DATASET CONTENT

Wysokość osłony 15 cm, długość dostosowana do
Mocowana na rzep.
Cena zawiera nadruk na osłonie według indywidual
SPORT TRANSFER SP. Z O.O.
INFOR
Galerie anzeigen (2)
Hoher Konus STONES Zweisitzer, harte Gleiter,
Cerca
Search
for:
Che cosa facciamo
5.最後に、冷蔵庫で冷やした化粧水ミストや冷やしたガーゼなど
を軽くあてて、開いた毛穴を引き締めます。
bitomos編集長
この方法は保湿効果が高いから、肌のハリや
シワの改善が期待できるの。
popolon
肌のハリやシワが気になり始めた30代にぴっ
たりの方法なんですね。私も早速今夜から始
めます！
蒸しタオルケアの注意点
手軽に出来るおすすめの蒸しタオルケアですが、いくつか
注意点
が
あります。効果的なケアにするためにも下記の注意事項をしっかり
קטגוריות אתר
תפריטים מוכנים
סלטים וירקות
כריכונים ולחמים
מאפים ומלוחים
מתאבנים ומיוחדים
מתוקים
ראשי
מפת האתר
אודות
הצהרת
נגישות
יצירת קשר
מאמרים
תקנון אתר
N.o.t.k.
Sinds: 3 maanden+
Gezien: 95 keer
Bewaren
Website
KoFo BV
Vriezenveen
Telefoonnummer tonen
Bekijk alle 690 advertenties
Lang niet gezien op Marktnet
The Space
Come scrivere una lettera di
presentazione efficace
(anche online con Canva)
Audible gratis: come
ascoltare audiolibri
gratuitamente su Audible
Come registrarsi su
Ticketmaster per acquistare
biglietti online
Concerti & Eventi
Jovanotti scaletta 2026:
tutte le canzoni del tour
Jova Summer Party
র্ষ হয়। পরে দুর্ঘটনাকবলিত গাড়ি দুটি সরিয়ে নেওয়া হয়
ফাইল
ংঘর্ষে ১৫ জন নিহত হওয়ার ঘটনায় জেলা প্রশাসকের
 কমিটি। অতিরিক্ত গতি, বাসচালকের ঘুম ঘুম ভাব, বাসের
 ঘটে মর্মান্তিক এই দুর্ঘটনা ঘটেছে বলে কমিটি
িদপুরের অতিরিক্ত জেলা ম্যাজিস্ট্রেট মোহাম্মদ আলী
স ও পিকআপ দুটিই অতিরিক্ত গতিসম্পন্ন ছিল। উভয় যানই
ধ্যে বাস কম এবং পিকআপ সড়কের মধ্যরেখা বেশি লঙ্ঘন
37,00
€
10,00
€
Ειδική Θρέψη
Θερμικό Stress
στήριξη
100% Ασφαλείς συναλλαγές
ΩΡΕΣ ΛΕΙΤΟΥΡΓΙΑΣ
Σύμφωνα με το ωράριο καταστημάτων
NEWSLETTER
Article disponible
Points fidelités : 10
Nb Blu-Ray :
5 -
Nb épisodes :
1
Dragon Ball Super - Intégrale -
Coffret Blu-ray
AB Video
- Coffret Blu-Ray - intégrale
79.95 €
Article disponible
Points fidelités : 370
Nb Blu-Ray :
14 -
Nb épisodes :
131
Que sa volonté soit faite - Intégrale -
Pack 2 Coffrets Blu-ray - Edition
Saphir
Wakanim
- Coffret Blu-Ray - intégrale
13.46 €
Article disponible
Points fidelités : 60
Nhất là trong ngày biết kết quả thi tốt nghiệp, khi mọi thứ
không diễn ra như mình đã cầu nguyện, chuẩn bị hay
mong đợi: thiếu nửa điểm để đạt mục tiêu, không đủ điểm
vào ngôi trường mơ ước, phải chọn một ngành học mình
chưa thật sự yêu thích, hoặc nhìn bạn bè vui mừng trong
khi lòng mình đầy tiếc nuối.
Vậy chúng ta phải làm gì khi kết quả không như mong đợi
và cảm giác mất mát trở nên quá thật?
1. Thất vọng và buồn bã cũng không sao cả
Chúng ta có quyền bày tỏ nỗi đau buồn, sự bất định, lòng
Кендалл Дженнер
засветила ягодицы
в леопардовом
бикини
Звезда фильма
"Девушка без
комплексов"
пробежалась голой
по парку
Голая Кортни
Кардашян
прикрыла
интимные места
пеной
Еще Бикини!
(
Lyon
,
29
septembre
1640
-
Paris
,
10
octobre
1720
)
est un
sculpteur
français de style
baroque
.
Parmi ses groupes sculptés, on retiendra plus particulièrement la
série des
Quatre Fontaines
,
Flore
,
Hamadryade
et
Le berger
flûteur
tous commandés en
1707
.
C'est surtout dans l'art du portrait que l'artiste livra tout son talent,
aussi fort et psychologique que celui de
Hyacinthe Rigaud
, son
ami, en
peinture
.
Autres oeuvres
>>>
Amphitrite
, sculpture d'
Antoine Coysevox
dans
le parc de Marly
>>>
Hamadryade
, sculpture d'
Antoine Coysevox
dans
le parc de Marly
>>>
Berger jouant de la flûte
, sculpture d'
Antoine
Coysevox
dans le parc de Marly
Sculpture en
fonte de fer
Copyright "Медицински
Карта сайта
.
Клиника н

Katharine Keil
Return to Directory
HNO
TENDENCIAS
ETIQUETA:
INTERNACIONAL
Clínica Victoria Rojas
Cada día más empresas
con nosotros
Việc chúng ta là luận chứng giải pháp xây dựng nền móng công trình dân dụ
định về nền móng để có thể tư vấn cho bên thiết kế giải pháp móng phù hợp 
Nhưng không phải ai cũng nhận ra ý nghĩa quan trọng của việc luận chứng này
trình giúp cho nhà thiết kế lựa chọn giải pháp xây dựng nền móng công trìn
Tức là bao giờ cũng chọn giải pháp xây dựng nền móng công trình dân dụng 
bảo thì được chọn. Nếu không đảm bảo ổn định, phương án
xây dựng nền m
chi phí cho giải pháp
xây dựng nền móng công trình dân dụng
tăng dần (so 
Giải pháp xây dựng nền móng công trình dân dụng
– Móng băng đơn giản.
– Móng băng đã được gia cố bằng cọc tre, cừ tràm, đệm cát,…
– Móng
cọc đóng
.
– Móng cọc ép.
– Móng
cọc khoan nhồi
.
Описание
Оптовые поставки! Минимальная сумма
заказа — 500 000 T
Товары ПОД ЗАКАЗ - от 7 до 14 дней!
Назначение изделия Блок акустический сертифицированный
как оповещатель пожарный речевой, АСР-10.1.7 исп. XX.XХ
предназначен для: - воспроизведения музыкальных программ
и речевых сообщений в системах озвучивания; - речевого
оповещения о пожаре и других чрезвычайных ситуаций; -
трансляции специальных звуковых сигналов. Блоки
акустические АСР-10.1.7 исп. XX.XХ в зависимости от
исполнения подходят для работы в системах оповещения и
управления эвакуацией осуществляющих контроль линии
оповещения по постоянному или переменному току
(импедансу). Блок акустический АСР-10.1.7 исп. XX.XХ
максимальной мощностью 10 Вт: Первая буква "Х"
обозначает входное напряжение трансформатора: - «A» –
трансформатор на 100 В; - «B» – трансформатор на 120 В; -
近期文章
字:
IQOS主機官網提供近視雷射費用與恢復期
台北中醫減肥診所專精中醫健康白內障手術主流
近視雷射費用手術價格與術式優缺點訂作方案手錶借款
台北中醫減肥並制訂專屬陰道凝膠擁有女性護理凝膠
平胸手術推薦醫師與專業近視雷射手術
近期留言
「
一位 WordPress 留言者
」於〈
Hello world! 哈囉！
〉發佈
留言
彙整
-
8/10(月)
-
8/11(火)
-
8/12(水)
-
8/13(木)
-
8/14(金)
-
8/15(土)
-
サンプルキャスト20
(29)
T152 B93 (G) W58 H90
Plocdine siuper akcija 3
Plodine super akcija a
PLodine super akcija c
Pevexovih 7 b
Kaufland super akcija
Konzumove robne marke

WHAT TO WORK ON
Could you reproduce, exactly, every line above from the line with "Concerti & Eventi" to the line with "Голая Кортни", and no other line? Both ends count.

OUTPUT FOR THIS EXERCISE
Concerti & Eventi
Jovanotti scaletta 2026:
tutte le canzoni del tour
Jova Summer Party
র্ষ হয়। পরে দুর্ঘটনাকবলিত গাড়ি দুটি সরিয়ে নেওয়া হয়
ফাইল
ংঘর্ষে ১৫ জন নিহত হওয়ার ঘটনায় জেলা প্রশাসকের
 কমিটি। অতিরিক্ত গতি, বাসচালকের ঘুম ঘুম ভাব, বাসের
 ঘটে মর্মান্তিক এই দুর্ঘটনা ঘটেছে বলে কমিটি
িদপুরের অতিরিক্ত জেলা ম্যাজিস্ট্রেট মোহাম্মদ আলী
স ও পিকআপ দুটিই অতিরিক্ত গতিসম্পন্ন ছিল। উভয় যানই
ধ্যে বাস কম এবং পিকআপ সড়কের মধ্যরেখা বেশি লঙ্ঘন
37,00
€
10,00
€
Ειδική Θρέψη
Θερμικό Stress
στήριξη
100% Ασφαλείς συναλλαγές
ΩΡΕΣ ΛΕΙΤΟΥΡΓΙΑΣ
Σύμφωνα με το ωράριο καταστημάτων
NEWSLETTER
Article disponible
Points fidelités : 10
Nb Blu-Ray :
5 -
Nb épisodes :
1
Dragon Ball Super - Intégrale -
Coffret Blu-ray
AB Video
- Coffret Blu-Ray - intégrale
79.95 €
Article disponible
Points fidelités : 370
Nb Blu-Ray :
14 -
Nb épisodes :
131
Que sa volonté soit faite - Intégrale -
Pack 2 Coffrets Blu-ray - Edition
Saphir
Wakanim
- Coffret Blu-Ray - intégrale
13.46 €
Article disponible
Points fidelités : 60
Nhất là trong ngày biết kết quả thi tốt nghiệp, khi mọi thứ
không diễn ra như mình đã cầu nguyện, chuẩn bị hay
mong đợi: thiếu nửa điểm để đạt mục tiêu, không đủ điểm
vào ngôi trường mơ ước, phải chọn một ngành học mình
chưa thật sự yêu thích, hoặc nhìn bạn bè vui mừng trong
khi lòng mình đầy tiếc nuối.
Vậy chúng ta phải làm gì khi kết quả không như mong đợi
và cảm giác mất mát trở nên quá thật?
1. Thất vọng và buồn bã cũng không sao cả
Chúng ta có quyền bày tỏ nỗi đau buồn, sự bất định, lòng
Кендалл Дженнер
засветила ягодицы
в леопардовом
бикини
Звезда фильма
"Девушка без
комплексов"
пробежалась голой
по парку
Голая Кортни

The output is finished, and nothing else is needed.